**What the task asks**
Repeat verbatim, and only, the lines of the data below, beginning at the line that contains "вазирининг ўринбосари Шерзод Хўжаевга ҳавола" and stopping after the line that contains "омборлари тўлиқ тўлдирилмади. Режага".

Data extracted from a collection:
■ ■ ■ ■ ■
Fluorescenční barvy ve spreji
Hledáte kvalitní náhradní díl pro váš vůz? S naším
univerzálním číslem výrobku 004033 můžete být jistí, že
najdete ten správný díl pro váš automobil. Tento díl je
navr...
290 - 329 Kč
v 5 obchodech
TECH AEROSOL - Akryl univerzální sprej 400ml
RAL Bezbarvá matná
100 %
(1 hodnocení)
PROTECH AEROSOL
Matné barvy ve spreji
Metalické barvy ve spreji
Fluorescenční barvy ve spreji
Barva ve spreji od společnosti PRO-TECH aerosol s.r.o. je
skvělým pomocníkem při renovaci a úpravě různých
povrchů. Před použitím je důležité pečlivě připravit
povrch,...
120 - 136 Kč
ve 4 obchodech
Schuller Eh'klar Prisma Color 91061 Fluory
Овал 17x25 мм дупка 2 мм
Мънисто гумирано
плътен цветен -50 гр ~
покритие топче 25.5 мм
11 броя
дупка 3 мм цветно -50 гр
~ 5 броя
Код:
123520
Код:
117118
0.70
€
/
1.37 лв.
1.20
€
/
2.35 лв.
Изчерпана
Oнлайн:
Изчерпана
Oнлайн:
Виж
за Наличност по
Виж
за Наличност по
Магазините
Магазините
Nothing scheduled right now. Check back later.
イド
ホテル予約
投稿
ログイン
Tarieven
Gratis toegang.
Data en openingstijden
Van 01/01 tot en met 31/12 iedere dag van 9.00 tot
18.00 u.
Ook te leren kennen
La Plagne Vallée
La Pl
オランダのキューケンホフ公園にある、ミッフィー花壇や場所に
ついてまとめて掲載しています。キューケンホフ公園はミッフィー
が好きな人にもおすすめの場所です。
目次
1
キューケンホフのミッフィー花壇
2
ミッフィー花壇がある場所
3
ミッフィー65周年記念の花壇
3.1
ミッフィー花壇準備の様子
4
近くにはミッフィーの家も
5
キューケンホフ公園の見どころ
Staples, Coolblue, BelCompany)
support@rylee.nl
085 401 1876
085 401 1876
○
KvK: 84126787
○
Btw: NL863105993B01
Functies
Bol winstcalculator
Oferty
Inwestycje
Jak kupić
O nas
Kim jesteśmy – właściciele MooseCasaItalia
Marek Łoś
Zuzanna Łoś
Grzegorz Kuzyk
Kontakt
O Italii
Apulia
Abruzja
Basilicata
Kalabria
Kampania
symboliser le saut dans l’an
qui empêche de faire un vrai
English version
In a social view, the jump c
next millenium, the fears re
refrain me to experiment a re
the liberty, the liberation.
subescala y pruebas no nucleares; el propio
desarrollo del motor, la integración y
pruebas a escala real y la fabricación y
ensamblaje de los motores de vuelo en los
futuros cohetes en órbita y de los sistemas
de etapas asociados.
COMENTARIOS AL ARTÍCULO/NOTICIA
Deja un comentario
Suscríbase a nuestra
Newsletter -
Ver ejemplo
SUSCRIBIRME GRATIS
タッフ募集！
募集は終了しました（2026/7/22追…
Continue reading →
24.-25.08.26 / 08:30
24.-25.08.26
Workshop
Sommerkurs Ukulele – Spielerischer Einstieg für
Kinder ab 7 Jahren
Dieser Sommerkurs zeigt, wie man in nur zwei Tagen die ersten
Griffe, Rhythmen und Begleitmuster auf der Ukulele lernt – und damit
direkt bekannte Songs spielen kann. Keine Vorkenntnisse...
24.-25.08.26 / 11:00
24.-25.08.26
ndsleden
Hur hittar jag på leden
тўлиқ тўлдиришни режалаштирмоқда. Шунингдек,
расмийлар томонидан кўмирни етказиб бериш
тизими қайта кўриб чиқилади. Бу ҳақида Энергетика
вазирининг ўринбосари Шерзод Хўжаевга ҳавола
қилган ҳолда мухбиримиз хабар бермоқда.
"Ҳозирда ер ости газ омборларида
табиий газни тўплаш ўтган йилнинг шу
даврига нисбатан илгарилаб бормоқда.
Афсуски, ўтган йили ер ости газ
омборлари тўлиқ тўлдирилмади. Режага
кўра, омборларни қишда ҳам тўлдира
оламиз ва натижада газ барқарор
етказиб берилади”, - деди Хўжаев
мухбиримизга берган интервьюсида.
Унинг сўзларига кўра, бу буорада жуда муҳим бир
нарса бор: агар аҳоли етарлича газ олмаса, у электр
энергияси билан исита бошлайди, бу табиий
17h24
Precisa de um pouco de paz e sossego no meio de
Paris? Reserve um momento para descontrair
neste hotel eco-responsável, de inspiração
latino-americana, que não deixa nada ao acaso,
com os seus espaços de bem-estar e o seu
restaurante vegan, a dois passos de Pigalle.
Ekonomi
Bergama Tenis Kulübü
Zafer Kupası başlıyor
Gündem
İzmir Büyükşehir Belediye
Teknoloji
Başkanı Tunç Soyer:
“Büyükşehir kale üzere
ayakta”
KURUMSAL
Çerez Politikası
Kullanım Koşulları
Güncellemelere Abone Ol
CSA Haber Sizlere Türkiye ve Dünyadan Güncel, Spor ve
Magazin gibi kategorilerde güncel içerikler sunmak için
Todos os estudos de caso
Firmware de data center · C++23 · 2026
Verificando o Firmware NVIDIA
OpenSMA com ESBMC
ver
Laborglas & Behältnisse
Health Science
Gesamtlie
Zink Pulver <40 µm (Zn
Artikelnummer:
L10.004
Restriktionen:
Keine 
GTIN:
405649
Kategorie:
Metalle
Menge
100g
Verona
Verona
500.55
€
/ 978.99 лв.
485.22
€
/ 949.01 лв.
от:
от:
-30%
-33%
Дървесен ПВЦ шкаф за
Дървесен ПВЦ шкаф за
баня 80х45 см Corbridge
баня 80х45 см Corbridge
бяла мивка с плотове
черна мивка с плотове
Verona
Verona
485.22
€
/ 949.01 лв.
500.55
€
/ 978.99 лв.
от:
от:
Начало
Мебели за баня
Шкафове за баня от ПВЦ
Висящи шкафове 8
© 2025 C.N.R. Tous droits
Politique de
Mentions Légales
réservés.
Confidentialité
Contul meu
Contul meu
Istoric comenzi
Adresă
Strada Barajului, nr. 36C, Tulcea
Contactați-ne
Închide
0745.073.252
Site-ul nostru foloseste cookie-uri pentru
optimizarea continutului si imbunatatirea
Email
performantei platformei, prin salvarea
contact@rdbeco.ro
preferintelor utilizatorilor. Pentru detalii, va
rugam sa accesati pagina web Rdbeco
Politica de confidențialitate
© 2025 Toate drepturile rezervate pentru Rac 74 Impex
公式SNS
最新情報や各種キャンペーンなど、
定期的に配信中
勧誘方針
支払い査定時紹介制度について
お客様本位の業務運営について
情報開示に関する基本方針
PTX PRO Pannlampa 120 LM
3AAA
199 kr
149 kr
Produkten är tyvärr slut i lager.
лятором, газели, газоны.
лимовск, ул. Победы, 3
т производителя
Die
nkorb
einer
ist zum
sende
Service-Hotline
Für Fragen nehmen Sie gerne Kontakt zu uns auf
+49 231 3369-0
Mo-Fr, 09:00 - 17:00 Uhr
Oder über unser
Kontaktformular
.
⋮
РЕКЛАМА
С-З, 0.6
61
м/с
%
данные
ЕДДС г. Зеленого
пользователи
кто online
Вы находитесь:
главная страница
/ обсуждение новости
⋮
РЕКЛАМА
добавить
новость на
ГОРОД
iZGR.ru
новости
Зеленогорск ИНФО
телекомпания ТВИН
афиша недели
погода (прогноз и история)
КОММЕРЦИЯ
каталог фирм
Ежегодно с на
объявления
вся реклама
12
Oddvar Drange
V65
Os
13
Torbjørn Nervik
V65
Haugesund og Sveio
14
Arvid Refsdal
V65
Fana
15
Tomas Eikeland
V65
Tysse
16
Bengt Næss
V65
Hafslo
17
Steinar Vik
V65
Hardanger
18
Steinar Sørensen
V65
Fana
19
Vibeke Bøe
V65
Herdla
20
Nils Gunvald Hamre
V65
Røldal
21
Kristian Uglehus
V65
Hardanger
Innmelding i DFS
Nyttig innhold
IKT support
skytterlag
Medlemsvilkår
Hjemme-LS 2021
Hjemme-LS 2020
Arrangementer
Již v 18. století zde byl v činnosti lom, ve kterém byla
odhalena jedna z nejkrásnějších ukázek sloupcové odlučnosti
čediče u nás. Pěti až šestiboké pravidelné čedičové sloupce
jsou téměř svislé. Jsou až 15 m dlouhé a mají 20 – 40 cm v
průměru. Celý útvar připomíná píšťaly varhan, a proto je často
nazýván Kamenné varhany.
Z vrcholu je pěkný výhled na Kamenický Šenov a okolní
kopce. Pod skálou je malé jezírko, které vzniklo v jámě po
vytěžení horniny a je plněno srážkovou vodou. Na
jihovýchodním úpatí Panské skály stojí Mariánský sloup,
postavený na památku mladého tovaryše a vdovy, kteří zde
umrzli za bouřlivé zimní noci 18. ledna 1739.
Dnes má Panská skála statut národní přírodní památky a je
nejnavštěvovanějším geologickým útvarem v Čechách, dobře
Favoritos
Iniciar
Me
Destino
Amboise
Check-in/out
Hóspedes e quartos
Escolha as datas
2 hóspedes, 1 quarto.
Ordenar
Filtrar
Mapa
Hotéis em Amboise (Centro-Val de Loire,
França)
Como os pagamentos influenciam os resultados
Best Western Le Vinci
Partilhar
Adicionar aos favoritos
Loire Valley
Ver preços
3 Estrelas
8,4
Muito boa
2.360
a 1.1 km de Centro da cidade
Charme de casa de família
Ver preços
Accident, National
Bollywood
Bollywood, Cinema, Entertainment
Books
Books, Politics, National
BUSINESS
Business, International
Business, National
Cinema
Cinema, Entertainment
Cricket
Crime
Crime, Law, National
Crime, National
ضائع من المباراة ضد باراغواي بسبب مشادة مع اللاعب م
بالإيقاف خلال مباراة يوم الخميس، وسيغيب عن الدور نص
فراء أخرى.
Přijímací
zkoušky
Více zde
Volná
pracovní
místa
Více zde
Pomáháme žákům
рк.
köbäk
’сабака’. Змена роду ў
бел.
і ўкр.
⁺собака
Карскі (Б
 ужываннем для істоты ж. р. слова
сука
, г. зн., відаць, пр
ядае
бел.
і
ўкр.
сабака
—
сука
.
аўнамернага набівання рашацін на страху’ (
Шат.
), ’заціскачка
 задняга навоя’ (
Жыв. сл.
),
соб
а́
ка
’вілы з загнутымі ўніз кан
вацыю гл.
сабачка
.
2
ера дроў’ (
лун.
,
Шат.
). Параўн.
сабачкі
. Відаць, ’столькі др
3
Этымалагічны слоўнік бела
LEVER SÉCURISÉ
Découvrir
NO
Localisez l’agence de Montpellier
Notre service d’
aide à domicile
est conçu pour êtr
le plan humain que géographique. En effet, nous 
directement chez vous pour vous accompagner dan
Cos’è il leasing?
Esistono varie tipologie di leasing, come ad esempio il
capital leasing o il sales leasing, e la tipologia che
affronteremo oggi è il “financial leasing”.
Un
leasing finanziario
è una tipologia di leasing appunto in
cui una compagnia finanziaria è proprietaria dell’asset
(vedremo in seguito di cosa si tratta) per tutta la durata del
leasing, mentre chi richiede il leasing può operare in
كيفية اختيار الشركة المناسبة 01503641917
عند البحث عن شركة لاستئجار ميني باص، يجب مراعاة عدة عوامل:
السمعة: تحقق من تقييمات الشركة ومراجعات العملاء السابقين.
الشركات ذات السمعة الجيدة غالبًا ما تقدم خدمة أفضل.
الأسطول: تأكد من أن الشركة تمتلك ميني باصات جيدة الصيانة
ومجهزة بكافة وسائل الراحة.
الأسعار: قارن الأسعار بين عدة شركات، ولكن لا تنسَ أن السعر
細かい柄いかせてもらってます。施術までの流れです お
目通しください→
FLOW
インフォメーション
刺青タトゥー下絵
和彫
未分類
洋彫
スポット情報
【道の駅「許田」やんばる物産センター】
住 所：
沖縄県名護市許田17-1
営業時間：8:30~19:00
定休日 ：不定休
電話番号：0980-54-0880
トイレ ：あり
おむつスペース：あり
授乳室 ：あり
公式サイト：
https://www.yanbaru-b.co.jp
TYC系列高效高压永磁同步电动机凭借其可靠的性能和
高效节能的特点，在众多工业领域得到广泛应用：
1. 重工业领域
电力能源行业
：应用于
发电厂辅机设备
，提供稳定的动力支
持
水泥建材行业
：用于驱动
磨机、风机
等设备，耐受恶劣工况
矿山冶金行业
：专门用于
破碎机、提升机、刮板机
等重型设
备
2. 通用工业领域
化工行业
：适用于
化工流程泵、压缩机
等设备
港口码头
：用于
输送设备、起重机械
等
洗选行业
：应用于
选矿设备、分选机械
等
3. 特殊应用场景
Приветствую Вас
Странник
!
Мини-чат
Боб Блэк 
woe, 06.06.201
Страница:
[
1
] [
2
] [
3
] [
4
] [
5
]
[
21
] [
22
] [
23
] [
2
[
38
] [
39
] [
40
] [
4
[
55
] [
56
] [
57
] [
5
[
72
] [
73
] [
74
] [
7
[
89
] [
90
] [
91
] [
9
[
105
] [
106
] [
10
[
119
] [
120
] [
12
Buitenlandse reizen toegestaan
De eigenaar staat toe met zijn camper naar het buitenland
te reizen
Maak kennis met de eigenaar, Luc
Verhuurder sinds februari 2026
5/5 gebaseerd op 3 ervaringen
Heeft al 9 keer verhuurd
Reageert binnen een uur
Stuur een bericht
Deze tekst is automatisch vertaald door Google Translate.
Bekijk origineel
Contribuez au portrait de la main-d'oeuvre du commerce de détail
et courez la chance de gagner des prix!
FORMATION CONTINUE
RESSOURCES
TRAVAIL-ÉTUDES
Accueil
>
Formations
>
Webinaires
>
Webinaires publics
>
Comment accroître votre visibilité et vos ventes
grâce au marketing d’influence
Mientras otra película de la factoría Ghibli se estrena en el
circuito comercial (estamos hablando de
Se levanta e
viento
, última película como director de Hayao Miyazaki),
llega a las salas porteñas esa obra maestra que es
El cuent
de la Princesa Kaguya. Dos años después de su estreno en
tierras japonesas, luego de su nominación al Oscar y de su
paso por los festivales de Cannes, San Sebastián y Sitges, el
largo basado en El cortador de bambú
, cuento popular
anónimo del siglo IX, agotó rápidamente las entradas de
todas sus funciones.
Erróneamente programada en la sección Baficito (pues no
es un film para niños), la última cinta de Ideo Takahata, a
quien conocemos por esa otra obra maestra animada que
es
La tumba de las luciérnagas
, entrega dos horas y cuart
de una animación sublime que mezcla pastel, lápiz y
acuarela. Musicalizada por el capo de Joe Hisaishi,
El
■ ■ ■ ■ ■
**Response box**
вазирининг ўринбосари Шерзод Хўжаевга ҳавола
қилган ҳолда мухбиримиз хабар бермоқда.
"Ҳозирда ер ости газ омборларида
табиий газни тўплаш ўтган йилнинг шу
даврига нисбатан илгарилаб бормоқда.
Афсуски, ўтган йили ер ости газ
омборлари тўлиқ тўлдирилмади. Режага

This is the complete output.